- Born: 19 February 1930 Strömsund, Sweden
- Died: 18 September 2022 (aged 92)
- Occupations: literary historian, author
- Employer(s): Stockholm University Östra Real
- Spouses: Anna Espmark (m. 1959–2000); Monica Lauritzen (m. 2009);
- Children: 2

Member of the Swedish Academy (Seat No. 16)
- In office 20 December 1981 – 18 September 2022
- Preceded by: Elias Wessén
- Succeeded by: Anna-Karin Palm

= Kjell Espmark =

Swedish writer (1930–2022)

Kjell Erik Espmark (19 February 1930 – 18 September 2022) was a Swedish writer, literary historian, member of the Swedish Academy, and Professor of the History of Literature at Stockholm University. He was elected to the Swedish Academy on 5 March 1981 and admitted on 20 December 1981. Kjell Espmark succeeded the linguist Elias Wessén to Seat No.16. He was chair of the Swedish Academy's Nobel committee between 1987 and 2004.

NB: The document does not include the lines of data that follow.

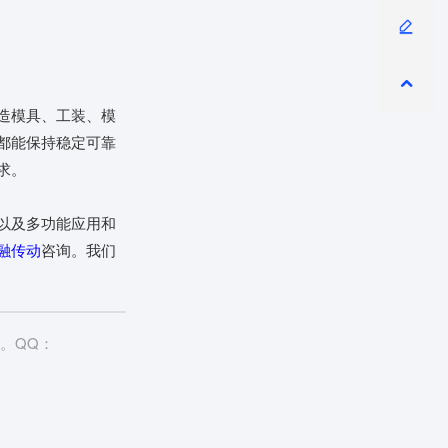
造模具、工装、模
都能保持稳定可靠
求。
以及多功能应用和
融传动
咨询。我们
。QQ：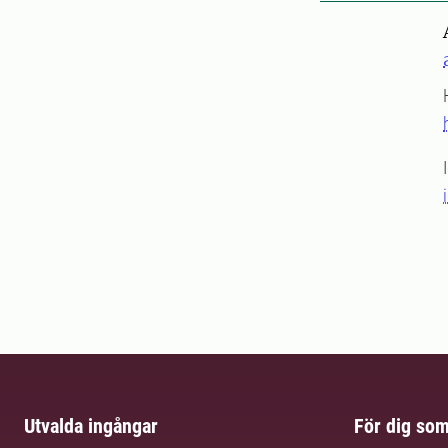
Utvalda ingångar
För dig so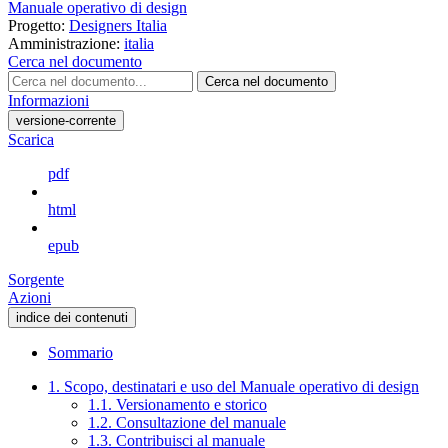
Manuale operativo di design
Progetto:
Designers Italia
Amministrazione:
italia
Cerca nel documento
Cerca nel documento
Informazioni
versione-corrente
Scarica
pdf
html
epub
Sorgente
Azioni
indice dei contenuti
Sommario
1. Scopo, destinatari e uso del Manuale operativo di design
1.1. Versionamento e storico
1.2. Consultazione del manuale
1.3. Contribuisci al manuale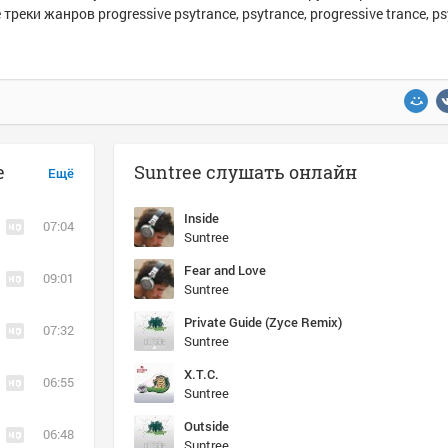
треки жанров progressive psytrance, psytrance, progressive trance, ps
e
Suntree слушать онлайн
Ещё
Inside
07:04
Suntree
Fear and Love
09:01
Suntree
Private Guide (Zyce Remix)
07:32
Suntree
X.T.C.
06:55
Suntree
Outside
06:48
Suntree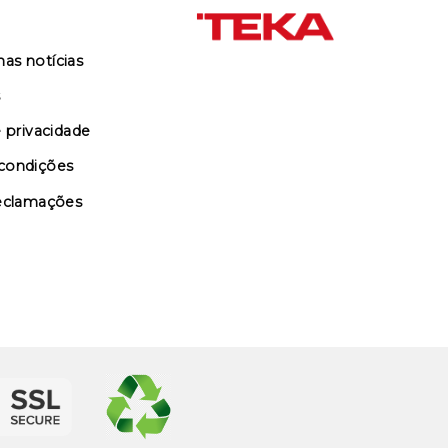
as notícias
s
e privacidade
condições
reclamações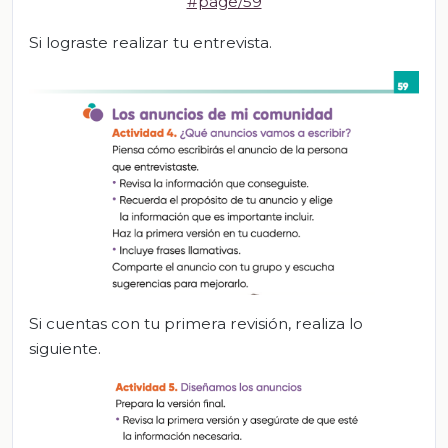
#page/59
Si lograste realizar tu entrevista.
Si cuentas con tu primera revisión, realiza lo
siguiente.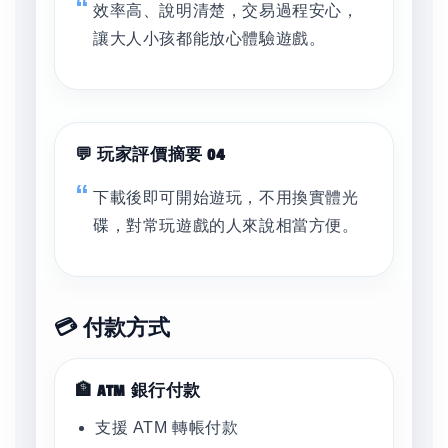
效率高、說明清楚，交易過程安心，
讓大人小孩都能放心體驗遊戲。
💬 玩家評價摘要 04
下載後即可開始遊玩，不用換實體光
碟，對常玩遊戲的人來說相當方便。
💳 付款方式
🏦 ATM 銀行付款
支援 ATM 轉帳付款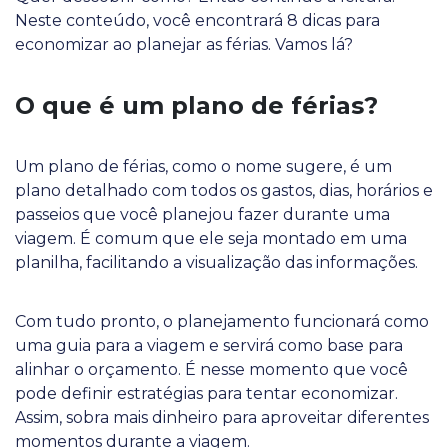
Neste conteúdo, você encontrará 8 dicas para
economizar ao planejar as férias. Vamos lá?
O que é um plano de férias?
Um plano de férias, como o nome sugere, é um
plano detalhado com todos os gastos, dias, horários e
passeios que você planejou fazer durante uma
viagem. É comum que ele seja montado em uma
planilha, facilitando a visualização das informações.
Com tudo pronto, o planejamento funcionará como
uma guia para a viagem e servirá como base para
alinhar o orçamento. É nesse momento que você
pode definir estratégias para tentar economizar.
Assim, sobra mais dinheiro para aproveitar diferentes
momentos durante a viagem.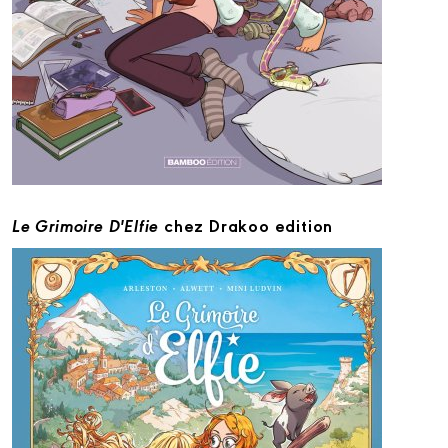
Le Grimoire D'Elfie
chez Drakoo edition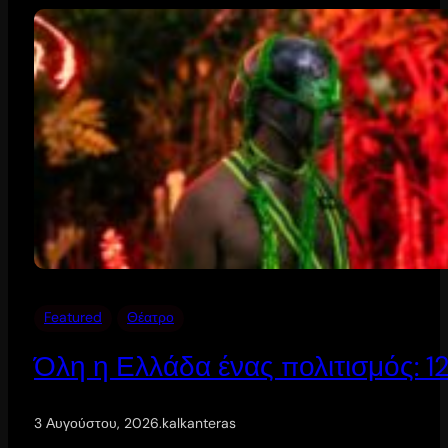
Featured
Θέατρο
Όλη η Ελλάδα ένας πολιτισμός: 
3 Αυγούστου, 2026
.
kalkanteras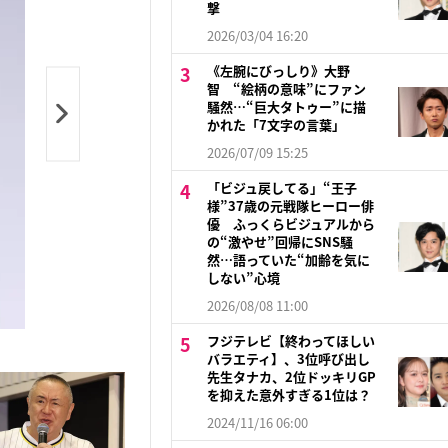
撃
2026/03/04 16:20
《左腕にびっしり》大野
智 “絵柄の意味”にファン
騒然…“巨大タトゥー”に描
かれた「7文字の言葉」
2026/07/09 15:25
「ビジュ戻してる」“王子
様”37歳の元戦隊ヒーロー俳
優 ふっくらビジュアルから
の“激やせ”回帰にSNS騒
然…語っていた“加齢を気に
しない”心境
2026/08/08 11:00
フジテレビ【終わってほしい
バラエティ】、3位呼び出し
先生タナカ、2位ドッキリGP
を抑えた意外すぎる1位は？
2024/11/16 06:00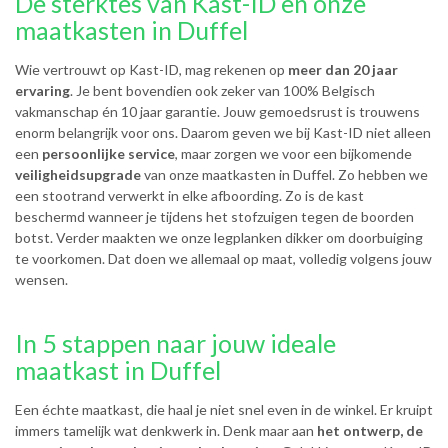
De sterktes van Kast-ID en onze
maatkasten in Duffel
Wie vertrouwt op Kast-ID, mag rekenen op
meer dan 20 jaar
ervaring
. Je bent bovendien ook zeker van 100% Belgisch
vakmanschap én 10 jaar garantie. Jouw gemoedsrust is trouwens
enorm belangrijk voor ons. Daarom geven we bij Kast-ID niet alleen
een
persoonlijke service
, maar zorgen we voor een bijkomende
veiligheidsupgrade
van onze maatkasten in Duffel. Zo hebben we
een stootrand verwerkt in elke afboording. Zo is de kast
beschermd wanneer je tijdens het stofzuigen tegen de boorden
botst. Verder maakten we onze legplanken dikker om doorbuiging
te voorkomen. Dat doen we allemaal op maat, volledig volgens jouw
wensen.
In 5 stappen naar jouw ideale
maatkast in Duffel
Een échte maatkast, die haal je niet snel even in de winkel. Er kruipt
immers tamelijk wat denkwerk in. Denk maar aan
het ontwerp, de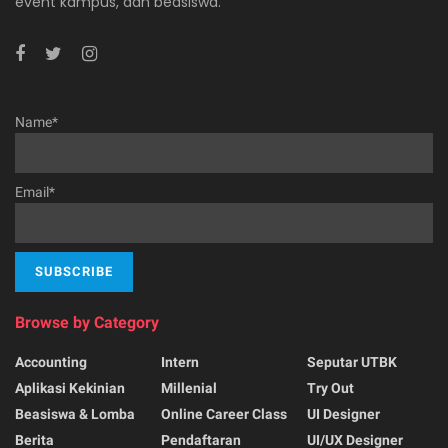
event kampus, dan beasiswa.
Name*
Email*
Browse by Category
Accounting
Intern
Seputar UTBK
Aplikasi Kekinian
Millenial
Try Out
Beasiswa & Lomba
Online Career Class
UI Designer
Berita
Pendaftaran
UI/UX Designer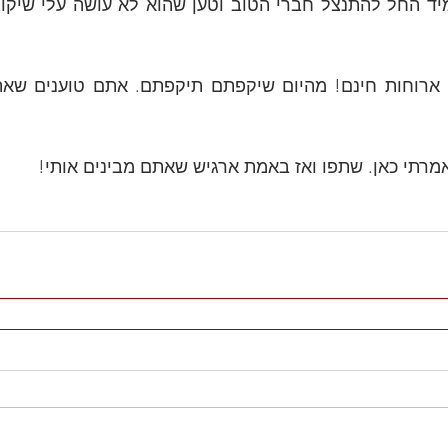
רתי כאן. שתפו ואז באמת ארגיש שאתם מבינים אותי!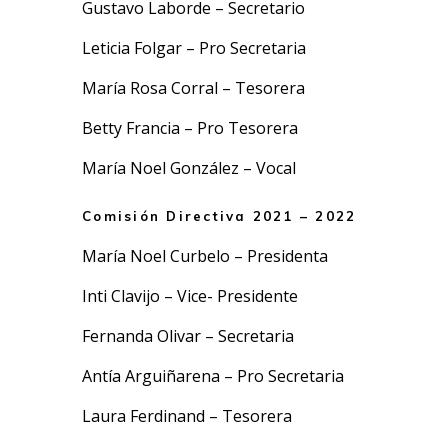
Gustavo Laborde – Secretario
Leticia Folgar – Pro Secretaria
María Rosa Corral – Tesorera
Betty Francia – Pro Tesorera
María Noel González – Vocal
Comisión Directiva 2021 – 2022
María Noel Curbelo – Presidenta
Inti Clavijo – Vice- Presidente
Fernanda Olivar – Secretaria
Antía Arguiñarena – Pro Secretaria
Laura Ferdinand – Tesorera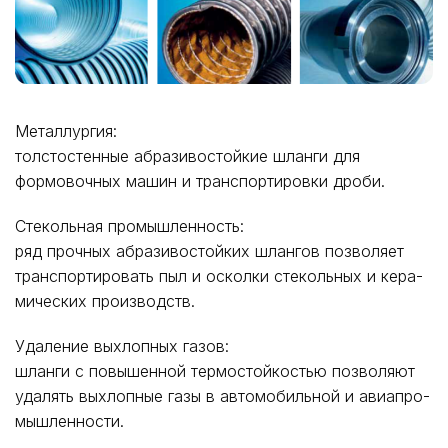
Металлургия:
толстостенные абразивостойкие шланги для
формовочных машин и транспортировки дроби.
Стекольная промышленность:
ряд прочных абразивостойких шлангов позволяет
транспортировать пыл и осколки стекольных и кера-
мических производств.
Удаление выхлопных газов:
шланги с повышенной термостойкостью позволяют
удалять выхлопные газы в автомобильной и авиапро-
мышленности.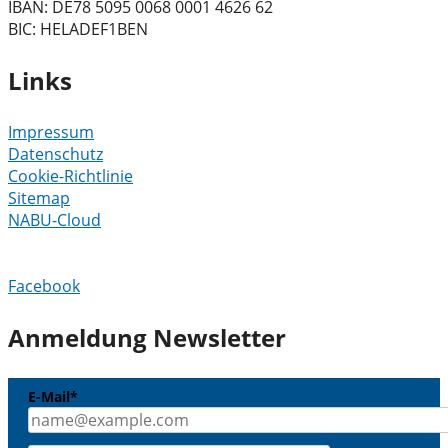
IBAN: DE78 5095 0068 0001 4626 62
BIC: HELADEF1BEN
Links
Impressum
Datenschutz
Cookie-Richtlinie
Sitemap
NABU-Cloud
Facebook
Anmeldung Newsletter
E-Mail*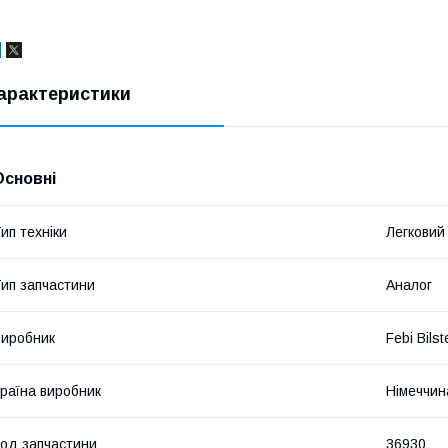
арактеристики
Основні
ип техніки
Легковий
ип запчастини
Аналог
иробник
Febi Bilst
раїна виробник
Німеччин
од запчастини
36930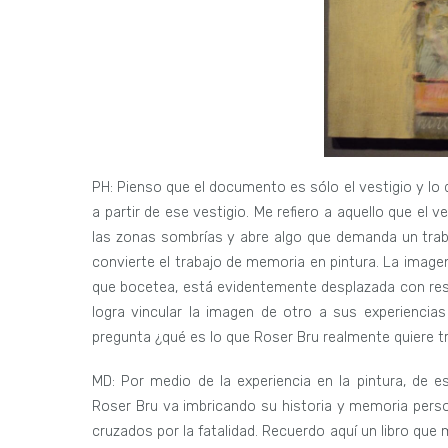
PH: Pienso que el documento es sólo el vestigio y lo
a partir de ese vestigio. Me refiero a aquello que e
las zonas sombrías y abre algo que demanda un traba
convierte el trabajo de memoria en pintura. La imagen
que bocetea, está evidentemente desplazada con resp
logra vincular la imagen de otro a sus experiencias
pregunta ¿qué es lo que Roser Bru realmente quiere tra
MD: Por medio de la experiencia en la pintura, de e
Roser Bru va imbricando su historia y memoria perso
cruzados por la fatalidad. Recuerdo aquí un libro qu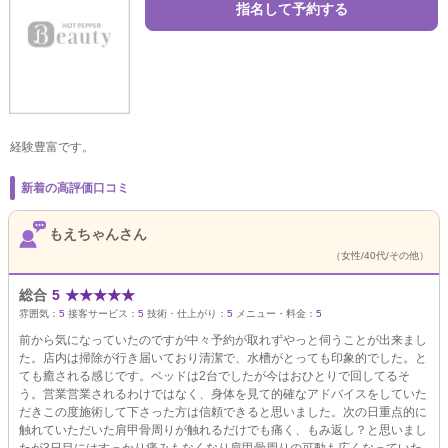
指名して予約する
経験豊富です。
新着の高評価口コミ
もえちゃんさん
（女性/40代/その他）
総合
5
★
★
★
★
★
雰囲気：
5
接客サービス：
5
技術・仕上がり：
5
メニュー・料金：
5
前から気になっていたのですが中々予約が取れずやっと伺うことが出来まし
た。店内は掃除が行き届いており清潔で、水槽がとっても印象的でした。と
ても癒される感じです。ベッドは2台でしたが今はおひとりで回してるそ
う。営業営業されるわけではなく、身体を見て的確なアドバイスをしていた
だきこの度施術して下さった方は信頼できると思いました。次の日重点的に
触れていただいた肩甲骨周りが触れるだけでも痛く、もみ返し？と思いまし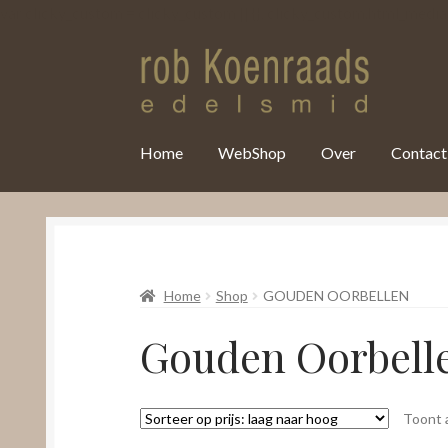
var clicky_custom = clicky_custom || {}; clicky_custom.html_media
Home
WebShop
Over
Contact
Home
Shop
GOUDEN OORBELLEN
Gouden Oorbell
Toont a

On 6 April 2018 Espmark announced that he would no longer participate in the work of the Academy, but returned to his seat in January 2019.

==Works==
As a literature historian Espmark specialised in poetic modernism, including studies about the work of Swedish poets Artur Lundkvist, Harry Martinson, Tomas Tranströmer, and Att översätta själen: en huvudlinje i modern poesi – från Baudelaire till surrealismen ("To translate the soul: a main line in modern poetry from Baudelaire to surrealism", 1975). Also a prolific fiction writer, Espmark published a number of poetry collections since his debut in 1956, and later extended his writing to several prose works and plays. His work also include essay collections and studies about the Nobel Prize in Literature. In 2010, his autobiography Minnena ljuger ("Memories Lie") was published.

==Bibliography==

- Mordet på Benjamin (1956)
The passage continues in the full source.